Craziness...I hope they're selling the whole club because it did strike me odd the other day when Schott was (purportedly) talking about somebody wanting to buy that large a % of the team and still let him call all of the Schotts, er..shots. What are the odds he finds another Ken Hoffmann, moneybags - low visibility. Especially some group with a "point man" The Giants have about a bazillion minority owners so I suppose its still possible. If the A's are going to parse out chunks of the team like that, I'll throw in a few bucks and claim a .45% stake in the team.

Top of pagePrevious messageNext messageBottom of pageLink to this message   By diamond_lil on Saturday, March 01, 2003 - 08:52 pm:

kevin, the sources I've spoken to all said that this a venture capitalist with ties to silicon valley...which means ne has money invested there there in silicon valley and are also interested in being an owner of the the A's.

One source even mentioned that he is interested and likes the idea of having the ballpark built at the Uptown site in Oakland. But of course Schott may very well not go for that idea at all.

Top of pagePrevious messageNext messageBottom of pageLink to this message   By diamond_lil on Sunday, March 02, 2003 - 11:21 am:

Newhouse puts in his two cents on Schott's intentions.

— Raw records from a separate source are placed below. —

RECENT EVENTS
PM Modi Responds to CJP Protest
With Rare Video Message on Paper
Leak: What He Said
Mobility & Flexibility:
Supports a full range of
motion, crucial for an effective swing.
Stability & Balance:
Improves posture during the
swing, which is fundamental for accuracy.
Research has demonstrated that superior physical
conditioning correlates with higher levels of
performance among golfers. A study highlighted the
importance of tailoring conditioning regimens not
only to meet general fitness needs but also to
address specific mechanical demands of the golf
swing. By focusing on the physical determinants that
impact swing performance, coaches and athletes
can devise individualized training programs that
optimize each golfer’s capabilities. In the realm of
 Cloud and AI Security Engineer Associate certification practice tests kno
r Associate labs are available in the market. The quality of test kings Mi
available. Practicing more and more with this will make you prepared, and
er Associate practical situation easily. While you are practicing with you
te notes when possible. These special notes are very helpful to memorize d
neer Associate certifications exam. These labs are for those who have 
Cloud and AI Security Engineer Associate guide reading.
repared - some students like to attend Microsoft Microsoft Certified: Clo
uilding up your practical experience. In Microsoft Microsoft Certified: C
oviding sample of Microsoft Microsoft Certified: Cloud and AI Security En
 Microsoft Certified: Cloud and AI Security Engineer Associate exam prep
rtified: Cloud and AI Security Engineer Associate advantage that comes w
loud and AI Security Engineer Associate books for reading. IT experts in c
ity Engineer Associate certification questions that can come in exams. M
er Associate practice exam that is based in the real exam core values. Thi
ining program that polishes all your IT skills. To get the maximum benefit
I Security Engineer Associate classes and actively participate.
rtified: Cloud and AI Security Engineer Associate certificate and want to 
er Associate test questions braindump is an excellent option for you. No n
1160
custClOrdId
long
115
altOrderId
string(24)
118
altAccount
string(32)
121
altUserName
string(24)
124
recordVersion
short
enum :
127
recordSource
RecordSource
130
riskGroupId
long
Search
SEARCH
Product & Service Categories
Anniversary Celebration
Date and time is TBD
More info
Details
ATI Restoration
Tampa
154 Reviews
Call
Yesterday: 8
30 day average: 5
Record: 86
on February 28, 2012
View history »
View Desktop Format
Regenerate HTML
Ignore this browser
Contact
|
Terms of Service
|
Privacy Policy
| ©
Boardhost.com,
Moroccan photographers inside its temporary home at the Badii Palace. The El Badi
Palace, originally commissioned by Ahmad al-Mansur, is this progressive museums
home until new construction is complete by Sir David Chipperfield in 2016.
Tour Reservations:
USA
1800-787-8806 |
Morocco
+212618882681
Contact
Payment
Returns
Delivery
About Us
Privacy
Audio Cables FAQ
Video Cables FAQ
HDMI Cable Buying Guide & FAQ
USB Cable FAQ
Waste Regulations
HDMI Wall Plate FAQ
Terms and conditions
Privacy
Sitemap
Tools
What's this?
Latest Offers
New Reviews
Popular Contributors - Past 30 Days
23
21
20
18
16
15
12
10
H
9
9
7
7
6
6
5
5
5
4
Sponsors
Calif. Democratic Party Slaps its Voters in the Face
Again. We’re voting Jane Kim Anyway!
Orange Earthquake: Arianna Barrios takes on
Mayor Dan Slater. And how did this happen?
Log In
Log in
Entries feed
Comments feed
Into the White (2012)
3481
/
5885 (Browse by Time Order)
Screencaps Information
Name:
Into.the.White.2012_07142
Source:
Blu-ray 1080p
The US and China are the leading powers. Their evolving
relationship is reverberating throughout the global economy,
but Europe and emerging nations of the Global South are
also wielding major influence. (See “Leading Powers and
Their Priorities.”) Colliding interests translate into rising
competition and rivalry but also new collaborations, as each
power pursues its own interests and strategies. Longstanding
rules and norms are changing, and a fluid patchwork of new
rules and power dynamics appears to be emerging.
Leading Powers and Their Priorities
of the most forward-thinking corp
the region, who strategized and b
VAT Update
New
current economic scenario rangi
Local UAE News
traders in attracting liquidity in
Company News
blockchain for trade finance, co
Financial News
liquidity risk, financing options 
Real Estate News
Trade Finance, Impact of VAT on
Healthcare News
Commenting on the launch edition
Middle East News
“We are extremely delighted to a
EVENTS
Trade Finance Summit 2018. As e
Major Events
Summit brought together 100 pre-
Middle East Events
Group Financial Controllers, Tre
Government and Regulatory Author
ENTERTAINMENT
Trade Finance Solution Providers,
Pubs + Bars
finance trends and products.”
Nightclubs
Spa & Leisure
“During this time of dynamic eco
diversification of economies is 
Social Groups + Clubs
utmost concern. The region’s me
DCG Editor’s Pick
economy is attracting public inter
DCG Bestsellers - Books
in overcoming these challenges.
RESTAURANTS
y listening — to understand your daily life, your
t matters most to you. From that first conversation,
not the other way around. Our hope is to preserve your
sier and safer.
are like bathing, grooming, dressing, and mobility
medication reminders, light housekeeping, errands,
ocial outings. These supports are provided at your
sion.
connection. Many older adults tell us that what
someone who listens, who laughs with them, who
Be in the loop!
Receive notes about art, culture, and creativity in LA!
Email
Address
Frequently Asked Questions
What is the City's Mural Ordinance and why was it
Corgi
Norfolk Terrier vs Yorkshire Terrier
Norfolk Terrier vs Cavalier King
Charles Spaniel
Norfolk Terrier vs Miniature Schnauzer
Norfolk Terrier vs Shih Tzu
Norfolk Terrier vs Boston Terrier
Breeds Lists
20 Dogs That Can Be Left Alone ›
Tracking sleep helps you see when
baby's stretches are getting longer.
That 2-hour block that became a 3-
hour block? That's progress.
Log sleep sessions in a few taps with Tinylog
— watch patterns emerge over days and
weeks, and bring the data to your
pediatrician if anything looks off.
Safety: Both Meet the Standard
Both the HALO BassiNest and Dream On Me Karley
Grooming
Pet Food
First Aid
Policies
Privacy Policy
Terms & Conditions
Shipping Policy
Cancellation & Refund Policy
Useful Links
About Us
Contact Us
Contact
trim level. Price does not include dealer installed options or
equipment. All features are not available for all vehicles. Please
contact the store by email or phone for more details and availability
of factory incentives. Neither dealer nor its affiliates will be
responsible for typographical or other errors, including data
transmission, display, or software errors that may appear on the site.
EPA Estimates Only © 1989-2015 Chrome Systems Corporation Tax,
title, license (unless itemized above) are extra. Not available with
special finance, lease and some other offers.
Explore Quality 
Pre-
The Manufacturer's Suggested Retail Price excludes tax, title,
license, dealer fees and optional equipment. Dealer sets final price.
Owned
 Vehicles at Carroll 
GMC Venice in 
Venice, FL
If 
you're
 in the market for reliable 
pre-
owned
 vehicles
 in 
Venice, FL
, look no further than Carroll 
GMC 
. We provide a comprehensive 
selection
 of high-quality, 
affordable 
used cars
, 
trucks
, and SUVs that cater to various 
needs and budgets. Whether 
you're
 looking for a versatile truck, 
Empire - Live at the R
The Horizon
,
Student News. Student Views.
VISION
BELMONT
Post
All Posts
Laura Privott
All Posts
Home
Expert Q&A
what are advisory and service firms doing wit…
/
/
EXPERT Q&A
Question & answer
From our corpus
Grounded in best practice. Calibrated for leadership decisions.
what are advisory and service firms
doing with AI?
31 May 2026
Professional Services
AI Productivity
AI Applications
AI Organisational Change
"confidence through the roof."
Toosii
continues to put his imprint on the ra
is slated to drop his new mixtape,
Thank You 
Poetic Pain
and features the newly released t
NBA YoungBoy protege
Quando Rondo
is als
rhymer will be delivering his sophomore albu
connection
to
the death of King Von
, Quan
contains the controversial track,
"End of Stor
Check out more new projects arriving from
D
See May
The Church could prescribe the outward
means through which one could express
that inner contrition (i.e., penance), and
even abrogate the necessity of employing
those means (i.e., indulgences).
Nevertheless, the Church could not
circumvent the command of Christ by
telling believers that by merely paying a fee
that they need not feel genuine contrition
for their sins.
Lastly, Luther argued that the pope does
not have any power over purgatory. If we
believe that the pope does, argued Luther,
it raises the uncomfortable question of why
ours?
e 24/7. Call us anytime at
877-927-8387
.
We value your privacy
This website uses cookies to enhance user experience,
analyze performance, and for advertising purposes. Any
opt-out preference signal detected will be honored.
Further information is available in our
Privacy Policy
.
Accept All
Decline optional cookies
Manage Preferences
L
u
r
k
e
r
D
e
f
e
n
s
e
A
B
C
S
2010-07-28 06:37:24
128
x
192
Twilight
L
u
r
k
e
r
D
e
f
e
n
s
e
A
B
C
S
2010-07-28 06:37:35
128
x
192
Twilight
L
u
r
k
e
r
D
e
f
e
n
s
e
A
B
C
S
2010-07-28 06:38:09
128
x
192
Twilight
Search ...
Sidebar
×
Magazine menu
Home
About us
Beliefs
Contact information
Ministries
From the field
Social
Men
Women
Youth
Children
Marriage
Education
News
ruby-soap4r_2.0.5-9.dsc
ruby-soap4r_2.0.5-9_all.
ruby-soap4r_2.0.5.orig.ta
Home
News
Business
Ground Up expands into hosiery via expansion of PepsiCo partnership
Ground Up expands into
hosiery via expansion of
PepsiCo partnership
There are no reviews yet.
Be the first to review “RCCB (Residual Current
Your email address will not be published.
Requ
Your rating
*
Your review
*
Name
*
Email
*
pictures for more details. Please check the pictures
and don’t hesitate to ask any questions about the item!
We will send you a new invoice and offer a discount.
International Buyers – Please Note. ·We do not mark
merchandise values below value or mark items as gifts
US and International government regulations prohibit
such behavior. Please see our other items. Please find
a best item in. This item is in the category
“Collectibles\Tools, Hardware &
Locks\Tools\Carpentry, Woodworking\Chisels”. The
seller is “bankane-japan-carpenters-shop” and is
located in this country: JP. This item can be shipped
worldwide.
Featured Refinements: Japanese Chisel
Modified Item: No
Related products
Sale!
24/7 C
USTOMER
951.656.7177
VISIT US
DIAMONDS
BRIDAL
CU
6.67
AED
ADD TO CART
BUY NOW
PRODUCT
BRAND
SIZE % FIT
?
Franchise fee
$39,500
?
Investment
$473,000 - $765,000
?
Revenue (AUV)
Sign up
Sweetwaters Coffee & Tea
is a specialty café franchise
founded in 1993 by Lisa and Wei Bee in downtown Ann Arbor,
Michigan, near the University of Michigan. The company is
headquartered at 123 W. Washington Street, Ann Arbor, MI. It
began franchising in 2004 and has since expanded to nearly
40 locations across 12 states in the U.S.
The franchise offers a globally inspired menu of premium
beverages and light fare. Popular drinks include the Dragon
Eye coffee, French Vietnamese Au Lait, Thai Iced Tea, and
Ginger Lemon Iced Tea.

http://www.oaklandtribune.com/Stories/0,1413,82%257E1748%257E,00.html

from Dave's column linked above:

"Schott would move the Oakland A's to Santa Clara in a heartbeat if he could, though the South Bay has stated it doesn't want him or even trust him.

It's easy to see why. Schott has denied that every potential investor in the A's even existed. In truth, they have, which was proven again the other day when Schott finally confirmed that a Silicon Valley investor wants to buy into the A's, two months after ANG Newspapers' Robert Gammon broke the story.

The unnamed investor, who heads a group of financiers, wants Ken Hofmann's half of the A's ownership. Don't hold your breath, A's fans. For if Schott senses the Silicon Valley group is after his half, too, the deal's off.

Schott hopes the Montreal Expos will relocate to Washington, D.C., a 40-minute drive from where the Baltimore Orioles play. Such a move might legally break the San Francisco Giants' territorial rights claim to the South Bay, and allow Schott to try once more to shift the A's to Santa Clara."